SEE THRU U I’M SEE THRU: Crystalline Machines and PS2 Dreams

Updated: Apr 6

Machines are manmade, though their existence has been analyzed by German theorists from the 20th century as its own form, independent of human interference. In the contemporary, questions of the machine ability to think acts dually as a source of theoretical/philosophical exploration, and an instance of fear for the consumer who questions such topics as VR/AR and AI as a threat to human consciousness as we know it. How can we synthesize these two moments, of exploration, and of fear? Is there a unified understanding to be gleaned from machines? While these questions are overly farsighted and leading, the schism between the academician and the public’s interpretation of machine ability present a potential energy.
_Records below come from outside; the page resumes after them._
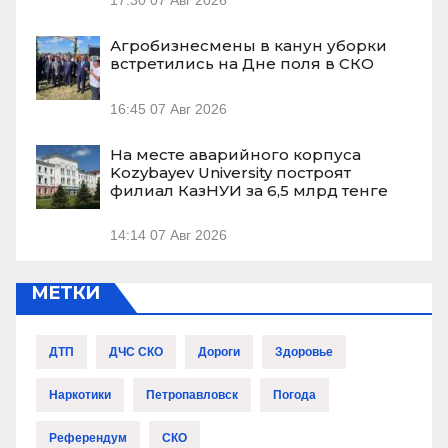
17:30
07 Авг 2026
Агробизнесмены в канун уборки
встретились на Дне поля в СКО
16:45
07 Авг 2026
На месте аварийного корпуса
Kozybayev University построят
филиал КазНУИ за 6,5 млрд тенге
14:14
07 Авг 2026
МЕТКИ
ДТП
ДЧС СКО
Дороги
Здоровье
Наркотики
Петропавловск
Погода
Референдум
СКО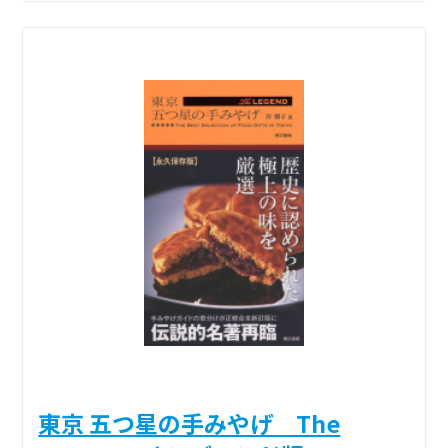
東京 五つ星の手みやげ The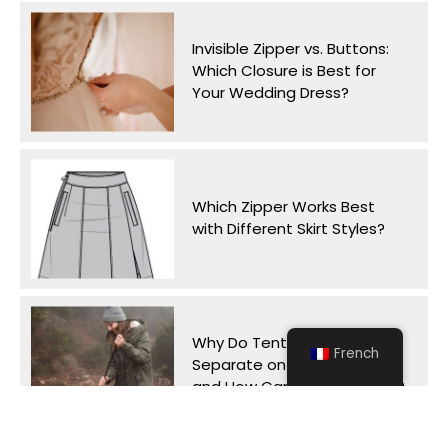
Invisible Zipper vs. Buttons:
Which Closure is Best for
Your Wedding Dress?
Which Zipper Works Best
with Different Skirt Styles?
Why Do Tent Zippers
French
Separate on Windy Days
and How Can We Prevent It?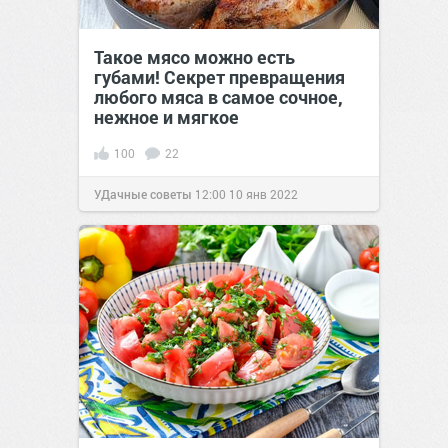
Такое мясо можно есть
губами! Секрет превращения
любого мяса в самое сочное,
нежное и мягкое
100
22
УДачные советы
12:00
10 янв 2022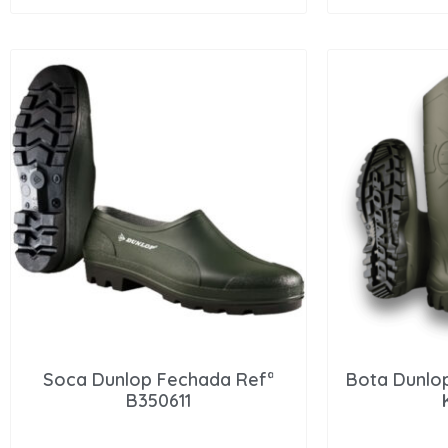
Soca Dunlop Fechada Refª
Bota Dunlo
B350611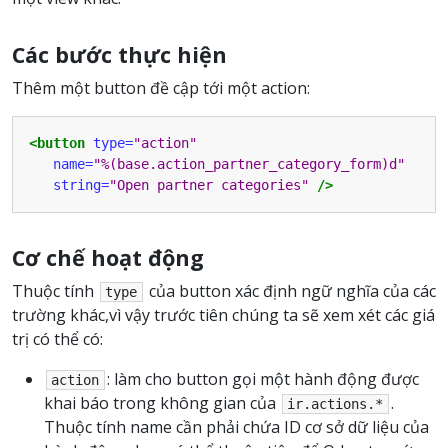
Các bước thực hiện
Thêm một button đề cập tới một action:
<button
type=
"action"
name=
"%(base.action_partner_category_form)d"
string=
"Open partner categories"
/>
Cơ chế hoạt động
Thuộc tính
của button xác định ngữ nghĩa của các
type
trường khác,vì vậy trước tiên chúng ta sẽ xem xét các giá
trị có thể có:
: làm cho button gọi một hành động được
action
khai báo trong không gian của
.
ir.actions.*
Thuộc tính name cần phải chứa ID cơ sở dữ liệu của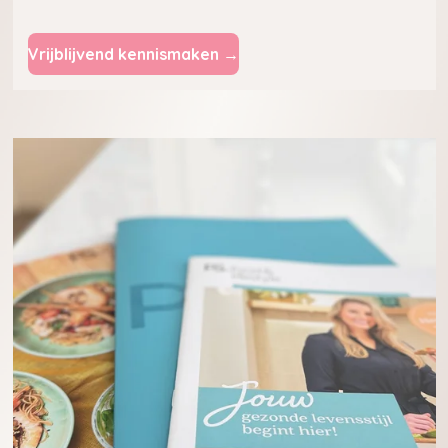
Vrijblijvend kennismaken →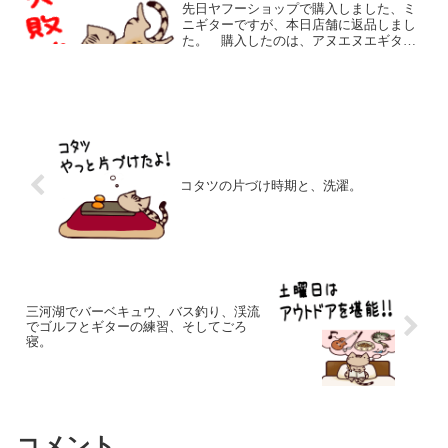
先日ヤフーショップで購入しました、ミ
ニギターですが、本日店舗に返品しまし
た。 購入したのは、アヌエヌエギター
のaNN-S10 Feather Birdです。兄弟分の
aNN-M12 Bird Guitarが、ミニギターとは
思えない完成度なので...
コタツの片づけ時期と、洗濯。
三河湖でバーベキュウ、バス釣り、渓流
でゴルフとギターの練習、そしてごろ
寝。
コメント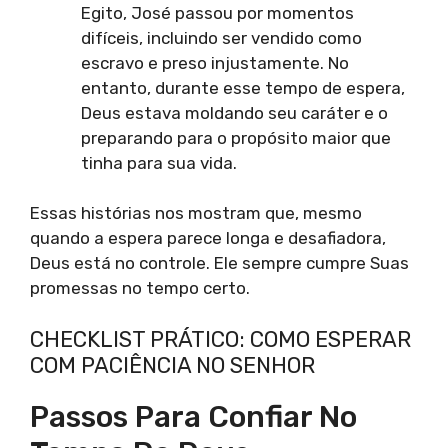
Egito, José passou por momentos
difíceis, incluindo ser vendido como
escravo e preso injustamente. No
entanto, durante esse tempo de espera,
Deus estava moldando seu caráter e o
preparando para o propósito maior que
tinha para sua vida.
Essas histórias nos mostram que, mesmo
quando a espera parece longa e desafiadora,
Deus está no controle. Ele sempre cumpre Suas
promessas no tempo certo.
CHECKLIST PRÁTICO: COMO ESPERAR
COM PACIÊNCIA NO SENHOR
Passos Para Confiar No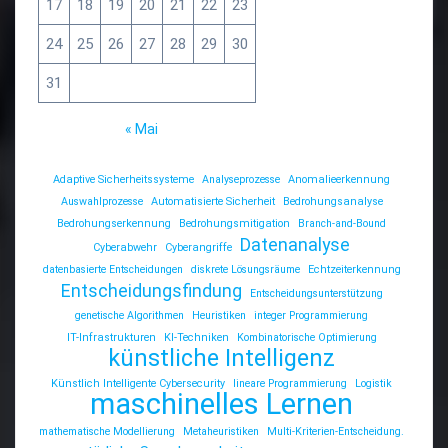
17
18
19
20
21
22
23
24
25
26
27
28
29
30
31
« Mai
Adaptive Sicherheitssysteme
Analyseprozesse
Anomalieerkennung
Auswahlprozesse
Automatisierte Sicherheit
Bedrohungsanalyse
Bedrohungserkennung
Bedrohungsmitigation
Branch-and-Bound
Datenanalyse
Cyberabwehr
Cyberangriffe
datenbasierte Entscheidungen
diskrete Lösungsräume
Echtzeiterkennung
Entscheidungsfindung
Entscheidungsunterstützung
genetische Algorithmen
Heuristiken
integer Programmierung
IT-Infrastrukturen
KI-Techniken
Kombinatorische Optimierung
künstliche Intelligenz
Künstlich Intelligente Cybersecurity
lineare Programmierung
Logistik
maschinelles Lernen
mathematische Modellierung
Metaheuristiken
Multi-Kriterien-Entscheidung.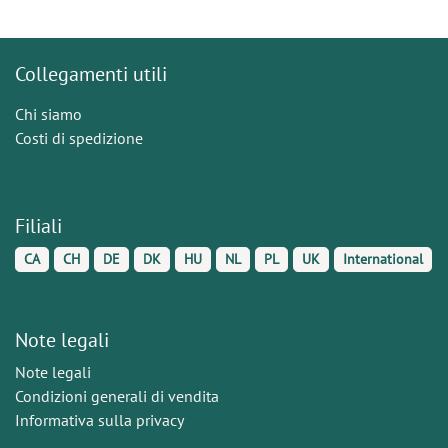
Collegamenti utili
Chi siamo
Costi di spedizione
Filiali
CA
CH
DE
DK
HU
NL
PL
UK
International
Note legali
Note legali
Condizioni generali di vendita
Informativa sulla privacy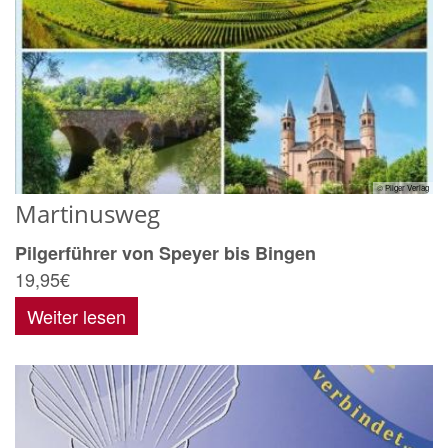
© Pilger Verlag
Martinusweg
Pilgerführer von Speyer bis Bingen
19,95€
Weiter lesen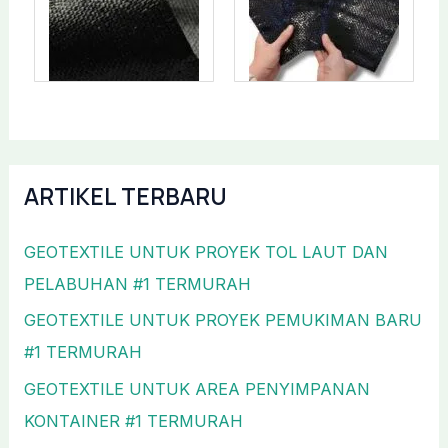
ARTIKEL TERBARU
GEOTEXTILE UNTUK PROYEK TOL LAUT DAN
PELABUHAN #1 TERMURAH
GEOTEXTILE UNTUK PROYEK PEMUKIMAN BARU
#1 TERMURAH
GEOTEXTILE UNTUK AREA PENYIMPANAN
KONTAINER #1 TERMURAH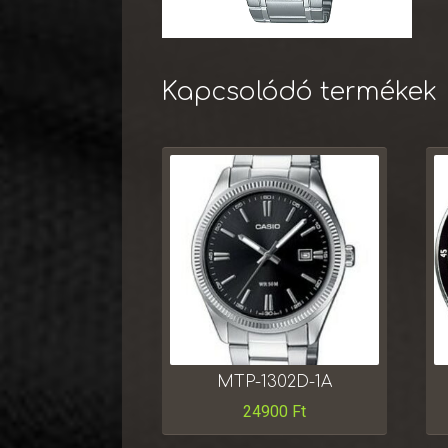
Kapcsolódó termékek
MTP-1302D-1A
24900
Ft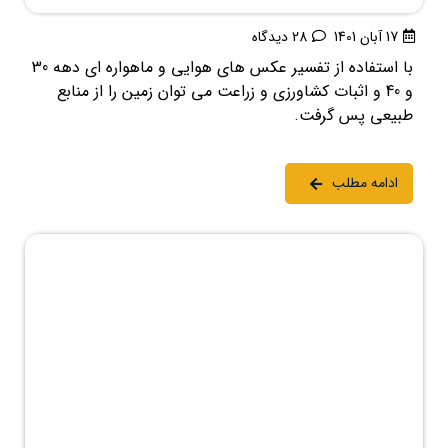
17 آبان 1401
28 دیدگاه
با استفاده از تفسیر عکس های هوایی و ماهواره ای دهه 30
و 40 و اثبات کشاورزی و زراعت می توان زمین را از منابع
طبیعی پس گرفت.
ادامه مطلب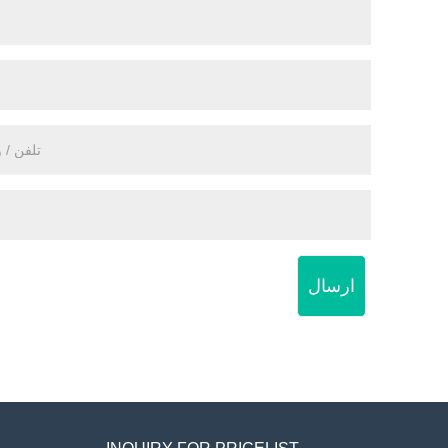
ارسال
This energy, both in the metaphorical and literal sense, can be harnessed to bring forth an interpretation of sociality that hovers around the theory of inquiry itself, as it revolves around machines: how may We, where “We” as pronoun is to represent collective consciousness, transmute this energy into a new understanding of machines as they connote time, in imaginative sense? I hope to probe these questions through metaphysical, theoretical, and philosophical approaches to Lazaratto’s ideas of machines’ ability to crystallize time, as well as Erica Fretwell’s idea of psychophysics and the more myopic idea of goal orientation as practiced by contemporary artists Anna and Lawrence Halprin.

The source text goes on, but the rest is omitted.